Im Bauhauptgewerbe ist das Geschäftsklima auf den
niedrigsten Wert seit Mai 2010 abgestürzt. Die
Unternehmen waren merklich weniger zufrieden mit der
aktuellen Geschäftslage. Ihre Erwartungen waren zudem
noch nie so pessimistisch seit der Wiedervereinigung.
Insbesondere große Materialengpässe belasten das
Geschäft.
Der Einmarsch der russischen Streitkräfte in die
souveräne Ukraine am 24.02.2022 stellt ein
einschneidendes Ereignis dar, das in der globalen Wirtschaft
deutliche Spuren hinterlassen wird.

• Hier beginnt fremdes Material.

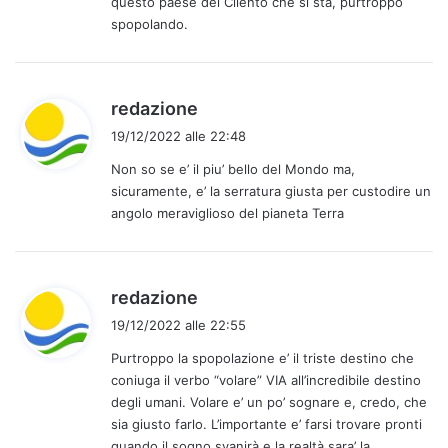
questo paese del Cilento che si sta, purtroppo
t
spopolando.
t
o
:
h
redazione
a
19/12/2022 alle 22:48
d
Non so se e’ il piu’ bello del Mondo ma,
e
sicuramente, e’ la serratura giusta per custodire un
t
angolo meraviglioso del pianeta Terra
t
o
:
h
redazione
a
19/12/2022 alle 22:55
d
Purtroppo la spopolazione e’ il triste destino che
e
coniuga il verbo “volare” VIA all’incredibile destino
t
degli umani. Volare e’ un po’ sognare e, credo, che
t
sia giusto farlo. L’importante e’ farsi trovare pronti
o
quando il sogno svanirà e la realtà sara’ la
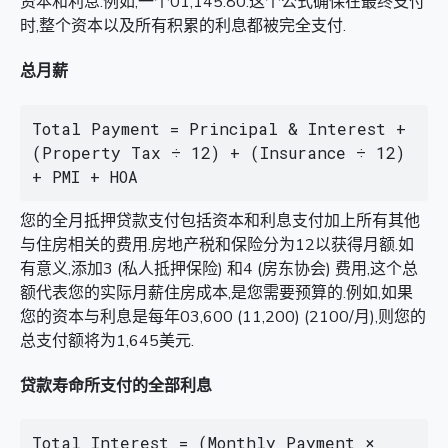
资本和利息.例如,一个01,145.80.这个公式确保在最终支付
时,整个资本以及所有积累的利息都被完全支付.
总月薪
Total Payment = Principal & Interest + 
(Property Tax ÷ 12) + (Insurance ÷ 12) 
+ PMI + HOA
您的全月抵押贷款支付包括资本和利息支付加上所有其他
与住房相关的费用.房地产税和保险分为12以获得月额.如
有意义,添加3 (私人抵押保险) 和4 (房东协会) 费用,这个总
额代表您的实际月薪住房成本,是您需要预算的.例如,如果
您的资本与利息是每年03,600 (11,200) (2100/月),则您的
总支付额将为1,645美元.
贷款寿命所支付的全部利息
Total Interest = (Monthly Payment × 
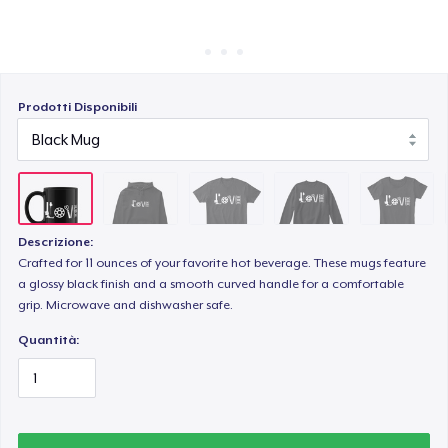
Come funziona
Vendi ovunque
Unisex Classic Crewneck Sweatshirt
Vendi qualsiasi cosa
Prodotti Disponibili
Women's Comfort Tee
Women's Flowy Tank Top
Descrizione:
Crafted for 11 ounces of your favorite hot beverage. These mugs feature
a glossy black finish and a smooth curved handle for a comfortable
Classic Long Sleeve Tee
grip. Microwave and dishwasher safe.
Quantità:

An den Güter- und
Finanzmärkten waren die Reaktionen sofort spürbar;
die demokratischen Staaten beraten in großer
Geschlossenheit über scharfe Sanktionen gegen Russland.
Welche Konsequenzen sich für Russland die
sanktionsverhängenden Staaten ergeben, werden sich nicht
nur unmittelbar zeigen. Die direkten und die indirekten
Auswirkungen aus der Russland-Ukraine Krise auf unsere
Gesellschaft sind aufgrund der unsicheren Entwicklungen zum
Zeitpunkt der Jahresabschlusserstellung kaum kalkulierbar.
Auch sind Aussagen darüber, wie lange sich diese Krise
hinziehen wird, derzeit nicht einschätzbar.
Unterbrochene Lieferketten, anhaltende Rohstoff- und
Materialengpässe, massiv gestiegene Energie und
Rohstoffpriese sowie die COVID-Pandemie stellen unsere Kunden
vor eine Vielzahl an Herausforderungen, die sich auch
weiterhin auf unser Unternehmen auswirken können.
Eine ergebnismäßige Titulierung eines daraus
entstehenden Schadens kann aus Sicht der
Geschäftsführung nicht beurteilt wurden. Wir gehen
derzeit jedoch noch nicht von einer existenzbedrohenden
Beeinflussung aus.
Weitere Vorgänge von besonderer Bedeutung für
die Vermögens-, Finanz- und Ertragslage sind nach Ende
des Geschäftsjahres nicht eingetreten.
Angaben zur Feststellung:
Der Jahresabschluss wurde am 22.11.2024 festgestellt.